We are also continuing to look into the issues faced by energy-intensive industries. Today, Members have touched on the issues of carbon-reducing options and the competitive impacts. My hon. Friend the Member for Rugby (Mark Pawsey), who talked about CEMEX and the cement plant, touched on the fact that there are a range of sectors that are not on the European Commission’s list when it comes to exemptions and approval of indirect costs. Let me reassure Members that this is about not just an occasional conversation with the European Commission but being absolutely firm and clear with it and pressing it on this issue. The Government, too, will look at the competitive impacts of their carbon reduction options through a series of road maps. I am talking here about the involvement not just of the Treasury but of the Department of Energy and Climate Change and the Department for Business, Innovation and Skills.
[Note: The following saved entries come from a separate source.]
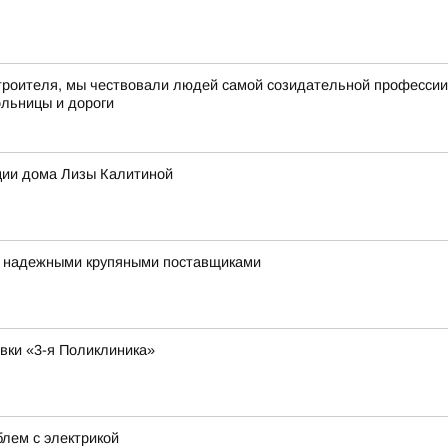
троителя, мы чествовали людей самой созидательной профессии –
ольницы и дороги
ции дома Лизы Калитиной
я надежными крупяными поставщиками
овки «3-я Поликлиника»
лем с электрикой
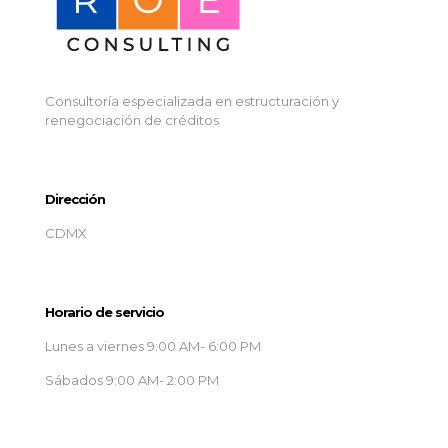
Consultoría especializada en estructuración y
renegociación de créditos
Dirección
CDMX
Horario de servicio
Lunes a viernes 9:00 AM- 6:00 PM
Sábados 9:00 AM- 2:00 PM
This will help focus policy making more on the opportunities and barriers that energy intensive industries face, and allow Government and industry to agree on actions to deliver cost-effective decarbonisation while safeguarding competitiveness.
Over in Brussels, we will press the European Commission to review the list of energy-intensive sectors that are eligible for compensation, with the aim of extending it, given the higher energy costs they receive as a result of the EU emissions trading scheme and carbon price floor. This is an ongoing matter. It is fair to say that we are well placed when it comes to pressing the European Commission and to making our case.
We will press the Commission to provide a more targeted list of sectors most at risk from carbon leakage as a result of the EU emissions trading scheme, for its next phase which begins in 2021, so that the free allowances that these sectors receive can be best focused on those energy-intensive industries that need them the most. The Government are well aware of the cost pressures on the EIIs, and we have developed a suite of measures to reduce those costs, as well as the measures announced in Budget 2014.
Let me address the points that the hon. Member for Newcastle upon Tyne North (Catherine McKinnell) made about compensation. In Budget 2011, we made it clear that £200 million was available, and much that has been spent thus far is within the eligibility of the constraints of the state aid clearance process, and that is all within the framework of the process that has been set out. The hon. Lady rightly said that the Commission published its guidance on eligibility schemes in April this year. That has not been lost on us. We are not thinking, “Well, that’s that. It’s been and gone.” We are absolutely on to this matter. I will if I may come back to the hon. Lady on this with some specifics. It is absolutely not the case that we are not looking at this anymore. We want to do everything possible to ensure that that money is going where it is needed and supporting the EIIs that need that compensation. Of course, this comes back to the statement that was made by the Chancellor in 2011. We announced measures in the Budget this year, but we know that more needs to be done, so we will follow this matter through.
We are continuing work in this area securing investment in low carbon technologies; supporting the development of a wider range of alternative energy sources; and working with individual industries as they seek to improve their energy efficiency. It makes business sense for those industries to improve energy efficiency, and they are all going through that process. We welcome this opportunity to set out the wide range of work this Government are doing to support energy-intensive industries as the UK transitions to a low carbon economy.